Content starts

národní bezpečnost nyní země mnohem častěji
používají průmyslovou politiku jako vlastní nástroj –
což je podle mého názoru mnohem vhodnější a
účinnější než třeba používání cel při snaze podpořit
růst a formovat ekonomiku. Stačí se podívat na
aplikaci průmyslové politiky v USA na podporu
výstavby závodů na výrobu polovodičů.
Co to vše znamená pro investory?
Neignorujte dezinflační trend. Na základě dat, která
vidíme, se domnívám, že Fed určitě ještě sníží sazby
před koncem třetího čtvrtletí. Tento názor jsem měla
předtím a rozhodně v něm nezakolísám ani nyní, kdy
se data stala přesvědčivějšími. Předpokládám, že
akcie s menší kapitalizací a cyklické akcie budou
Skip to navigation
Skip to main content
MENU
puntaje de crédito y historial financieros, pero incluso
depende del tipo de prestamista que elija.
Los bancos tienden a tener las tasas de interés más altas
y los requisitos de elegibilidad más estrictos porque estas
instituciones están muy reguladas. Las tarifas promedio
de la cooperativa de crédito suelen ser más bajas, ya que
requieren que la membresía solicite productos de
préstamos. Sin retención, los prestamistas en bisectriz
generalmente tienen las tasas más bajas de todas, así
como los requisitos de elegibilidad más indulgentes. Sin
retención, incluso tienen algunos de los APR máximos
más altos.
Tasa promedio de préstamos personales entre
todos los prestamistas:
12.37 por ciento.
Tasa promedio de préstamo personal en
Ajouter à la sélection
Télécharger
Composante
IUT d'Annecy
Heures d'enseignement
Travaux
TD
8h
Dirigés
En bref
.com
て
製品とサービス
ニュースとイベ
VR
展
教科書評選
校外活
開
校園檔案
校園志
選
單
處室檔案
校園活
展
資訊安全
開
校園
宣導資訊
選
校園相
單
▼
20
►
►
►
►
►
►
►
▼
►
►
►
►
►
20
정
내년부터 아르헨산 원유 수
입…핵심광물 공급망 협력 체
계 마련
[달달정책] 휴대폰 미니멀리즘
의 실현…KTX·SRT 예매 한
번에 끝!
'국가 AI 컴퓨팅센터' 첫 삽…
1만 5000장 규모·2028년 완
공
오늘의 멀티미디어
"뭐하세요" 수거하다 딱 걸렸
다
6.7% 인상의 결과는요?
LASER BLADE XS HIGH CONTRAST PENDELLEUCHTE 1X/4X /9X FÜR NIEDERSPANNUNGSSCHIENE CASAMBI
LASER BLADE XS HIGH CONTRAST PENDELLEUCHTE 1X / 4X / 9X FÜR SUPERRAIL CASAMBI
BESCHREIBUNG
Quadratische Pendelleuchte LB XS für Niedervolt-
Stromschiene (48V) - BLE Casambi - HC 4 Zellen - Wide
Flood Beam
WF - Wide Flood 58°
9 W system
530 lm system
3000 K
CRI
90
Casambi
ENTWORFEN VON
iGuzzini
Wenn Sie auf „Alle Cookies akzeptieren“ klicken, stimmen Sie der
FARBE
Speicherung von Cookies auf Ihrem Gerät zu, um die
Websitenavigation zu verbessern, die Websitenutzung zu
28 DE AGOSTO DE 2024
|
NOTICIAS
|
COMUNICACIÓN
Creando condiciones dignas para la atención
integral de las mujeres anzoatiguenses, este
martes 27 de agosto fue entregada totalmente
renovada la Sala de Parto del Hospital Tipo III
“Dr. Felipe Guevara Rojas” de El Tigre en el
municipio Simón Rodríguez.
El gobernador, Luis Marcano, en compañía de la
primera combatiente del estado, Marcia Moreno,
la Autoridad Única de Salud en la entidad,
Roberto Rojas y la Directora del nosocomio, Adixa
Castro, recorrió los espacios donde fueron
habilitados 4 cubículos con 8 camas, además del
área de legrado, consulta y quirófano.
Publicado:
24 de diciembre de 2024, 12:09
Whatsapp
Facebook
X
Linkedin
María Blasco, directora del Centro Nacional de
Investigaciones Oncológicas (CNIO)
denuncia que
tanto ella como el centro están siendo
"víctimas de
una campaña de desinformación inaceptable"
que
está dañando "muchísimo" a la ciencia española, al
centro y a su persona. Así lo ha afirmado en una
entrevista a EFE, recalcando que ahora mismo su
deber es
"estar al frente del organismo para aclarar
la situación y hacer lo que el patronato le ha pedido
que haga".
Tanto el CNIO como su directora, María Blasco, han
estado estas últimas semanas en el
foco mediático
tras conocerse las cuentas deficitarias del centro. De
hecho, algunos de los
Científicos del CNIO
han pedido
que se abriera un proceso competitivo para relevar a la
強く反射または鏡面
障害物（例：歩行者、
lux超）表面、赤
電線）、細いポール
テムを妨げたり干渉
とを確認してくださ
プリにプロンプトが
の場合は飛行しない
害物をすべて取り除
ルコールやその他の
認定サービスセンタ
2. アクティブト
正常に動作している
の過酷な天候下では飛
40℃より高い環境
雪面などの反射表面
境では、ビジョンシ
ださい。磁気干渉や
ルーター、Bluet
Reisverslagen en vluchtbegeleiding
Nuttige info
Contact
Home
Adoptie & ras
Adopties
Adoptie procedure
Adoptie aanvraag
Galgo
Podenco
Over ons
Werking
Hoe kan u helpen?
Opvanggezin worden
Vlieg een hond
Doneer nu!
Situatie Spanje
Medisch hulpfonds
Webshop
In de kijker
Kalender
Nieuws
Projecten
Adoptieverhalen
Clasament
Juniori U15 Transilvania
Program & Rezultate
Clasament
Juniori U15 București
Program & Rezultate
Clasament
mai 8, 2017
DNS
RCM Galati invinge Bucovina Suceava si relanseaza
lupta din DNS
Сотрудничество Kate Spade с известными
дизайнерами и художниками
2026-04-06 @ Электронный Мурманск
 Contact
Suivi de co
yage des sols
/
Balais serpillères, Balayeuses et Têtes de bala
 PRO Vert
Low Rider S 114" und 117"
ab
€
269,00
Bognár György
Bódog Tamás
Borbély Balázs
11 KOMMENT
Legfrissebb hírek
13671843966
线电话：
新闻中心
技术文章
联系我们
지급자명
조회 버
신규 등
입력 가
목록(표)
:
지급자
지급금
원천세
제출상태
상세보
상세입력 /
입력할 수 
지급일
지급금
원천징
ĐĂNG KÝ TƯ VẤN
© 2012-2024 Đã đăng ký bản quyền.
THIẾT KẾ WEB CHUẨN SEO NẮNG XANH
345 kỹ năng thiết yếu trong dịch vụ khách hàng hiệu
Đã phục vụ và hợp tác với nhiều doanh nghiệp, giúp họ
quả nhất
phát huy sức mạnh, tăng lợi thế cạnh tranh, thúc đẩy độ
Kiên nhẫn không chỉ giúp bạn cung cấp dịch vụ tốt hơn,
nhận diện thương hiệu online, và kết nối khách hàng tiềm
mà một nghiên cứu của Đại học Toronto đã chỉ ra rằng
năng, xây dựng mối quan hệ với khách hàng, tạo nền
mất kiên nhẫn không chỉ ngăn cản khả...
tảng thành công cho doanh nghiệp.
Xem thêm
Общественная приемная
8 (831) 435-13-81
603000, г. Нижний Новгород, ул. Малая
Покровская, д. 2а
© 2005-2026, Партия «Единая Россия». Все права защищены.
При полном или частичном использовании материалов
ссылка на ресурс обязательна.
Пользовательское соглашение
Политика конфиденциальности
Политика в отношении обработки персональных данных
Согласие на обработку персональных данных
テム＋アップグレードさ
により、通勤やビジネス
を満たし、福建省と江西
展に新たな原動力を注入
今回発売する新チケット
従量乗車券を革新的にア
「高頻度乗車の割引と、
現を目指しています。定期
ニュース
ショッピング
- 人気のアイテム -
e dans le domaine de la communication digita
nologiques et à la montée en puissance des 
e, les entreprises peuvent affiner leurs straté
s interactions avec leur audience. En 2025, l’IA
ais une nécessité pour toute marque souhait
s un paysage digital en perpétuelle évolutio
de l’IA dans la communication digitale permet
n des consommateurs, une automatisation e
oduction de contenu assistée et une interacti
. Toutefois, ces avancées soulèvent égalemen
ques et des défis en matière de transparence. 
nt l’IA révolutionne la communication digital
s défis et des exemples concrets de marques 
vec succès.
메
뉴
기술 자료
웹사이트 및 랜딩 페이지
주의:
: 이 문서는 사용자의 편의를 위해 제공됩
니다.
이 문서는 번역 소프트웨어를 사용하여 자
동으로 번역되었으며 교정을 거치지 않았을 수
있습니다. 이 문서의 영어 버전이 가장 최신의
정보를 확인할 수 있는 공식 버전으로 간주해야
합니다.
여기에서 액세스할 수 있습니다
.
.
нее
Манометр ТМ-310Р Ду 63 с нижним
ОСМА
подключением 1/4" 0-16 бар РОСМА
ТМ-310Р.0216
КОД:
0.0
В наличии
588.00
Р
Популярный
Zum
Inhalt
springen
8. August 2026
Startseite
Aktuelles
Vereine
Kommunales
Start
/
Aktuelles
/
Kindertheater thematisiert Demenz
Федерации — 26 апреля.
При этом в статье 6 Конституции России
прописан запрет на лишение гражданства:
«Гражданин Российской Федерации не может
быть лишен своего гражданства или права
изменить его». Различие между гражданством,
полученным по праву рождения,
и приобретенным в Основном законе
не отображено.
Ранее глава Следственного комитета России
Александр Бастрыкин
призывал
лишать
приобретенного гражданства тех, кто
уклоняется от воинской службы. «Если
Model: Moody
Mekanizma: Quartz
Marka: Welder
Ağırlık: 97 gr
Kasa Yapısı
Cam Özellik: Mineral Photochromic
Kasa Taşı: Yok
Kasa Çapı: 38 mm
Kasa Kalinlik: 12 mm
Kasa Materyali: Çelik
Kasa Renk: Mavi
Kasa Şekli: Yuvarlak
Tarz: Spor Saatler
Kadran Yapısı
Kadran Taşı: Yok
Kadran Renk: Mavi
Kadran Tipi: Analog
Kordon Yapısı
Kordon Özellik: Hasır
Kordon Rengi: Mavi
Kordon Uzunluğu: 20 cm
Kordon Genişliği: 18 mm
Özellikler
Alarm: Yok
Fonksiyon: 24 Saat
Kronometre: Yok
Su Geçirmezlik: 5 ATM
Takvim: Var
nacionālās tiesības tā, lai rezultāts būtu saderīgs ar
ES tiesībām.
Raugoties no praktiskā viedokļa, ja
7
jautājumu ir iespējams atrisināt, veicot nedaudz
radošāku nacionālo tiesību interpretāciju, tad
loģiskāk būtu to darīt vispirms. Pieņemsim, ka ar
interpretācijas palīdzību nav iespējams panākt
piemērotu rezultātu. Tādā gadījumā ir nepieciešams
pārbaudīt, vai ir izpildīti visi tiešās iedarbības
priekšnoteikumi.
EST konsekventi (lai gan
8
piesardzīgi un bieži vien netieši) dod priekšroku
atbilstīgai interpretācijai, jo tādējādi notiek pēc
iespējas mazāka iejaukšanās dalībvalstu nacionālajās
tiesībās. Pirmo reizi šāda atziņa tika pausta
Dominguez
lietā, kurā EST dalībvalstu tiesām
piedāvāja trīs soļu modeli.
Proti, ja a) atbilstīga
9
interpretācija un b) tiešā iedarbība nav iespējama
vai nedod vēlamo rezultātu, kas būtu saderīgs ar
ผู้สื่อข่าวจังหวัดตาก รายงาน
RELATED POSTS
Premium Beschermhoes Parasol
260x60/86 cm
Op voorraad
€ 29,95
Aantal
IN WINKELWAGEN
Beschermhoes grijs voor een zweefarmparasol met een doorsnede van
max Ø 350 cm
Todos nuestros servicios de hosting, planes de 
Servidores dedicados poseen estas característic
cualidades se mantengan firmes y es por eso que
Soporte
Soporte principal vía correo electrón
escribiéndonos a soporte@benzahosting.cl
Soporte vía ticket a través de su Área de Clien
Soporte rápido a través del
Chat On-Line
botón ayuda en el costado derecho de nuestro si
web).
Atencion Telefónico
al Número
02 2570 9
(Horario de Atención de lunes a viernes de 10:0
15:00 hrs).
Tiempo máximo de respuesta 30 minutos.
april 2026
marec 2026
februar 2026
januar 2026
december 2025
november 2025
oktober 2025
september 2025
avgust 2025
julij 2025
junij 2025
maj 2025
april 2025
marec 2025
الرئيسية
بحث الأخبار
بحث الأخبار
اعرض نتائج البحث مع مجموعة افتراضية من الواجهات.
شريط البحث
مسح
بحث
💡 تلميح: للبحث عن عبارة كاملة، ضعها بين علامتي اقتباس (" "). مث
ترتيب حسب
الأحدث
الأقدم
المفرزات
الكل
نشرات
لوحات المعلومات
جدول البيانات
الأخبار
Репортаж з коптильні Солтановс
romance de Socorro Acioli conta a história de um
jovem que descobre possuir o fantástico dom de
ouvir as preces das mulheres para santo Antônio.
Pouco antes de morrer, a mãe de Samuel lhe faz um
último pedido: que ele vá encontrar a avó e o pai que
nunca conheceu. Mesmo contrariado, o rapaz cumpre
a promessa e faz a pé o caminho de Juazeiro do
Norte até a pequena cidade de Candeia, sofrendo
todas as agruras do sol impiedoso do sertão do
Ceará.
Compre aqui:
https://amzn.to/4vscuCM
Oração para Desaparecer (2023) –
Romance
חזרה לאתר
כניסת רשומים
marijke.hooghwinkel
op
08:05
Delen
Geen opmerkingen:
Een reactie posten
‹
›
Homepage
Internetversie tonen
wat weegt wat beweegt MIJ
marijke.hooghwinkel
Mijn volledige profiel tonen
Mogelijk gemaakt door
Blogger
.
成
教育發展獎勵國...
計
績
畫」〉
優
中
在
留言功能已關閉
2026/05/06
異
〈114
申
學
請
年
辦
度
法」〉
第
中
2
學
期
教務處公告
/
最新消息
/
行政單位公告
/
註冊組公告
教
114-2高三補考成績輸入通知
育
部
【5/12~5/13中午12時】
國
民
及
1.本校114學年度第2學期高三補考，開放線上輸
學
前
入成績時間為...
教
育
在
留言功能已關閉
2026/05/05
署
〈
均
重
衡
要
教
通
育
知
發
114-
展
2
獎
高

Content ends

To do: Copy out, from the material above, each line in which the string "communication" is found.

Your response:
e dans le domaine de la communication digita
de l’IA dans la communication digitale permet
nt l’IA révolutionne la communication digital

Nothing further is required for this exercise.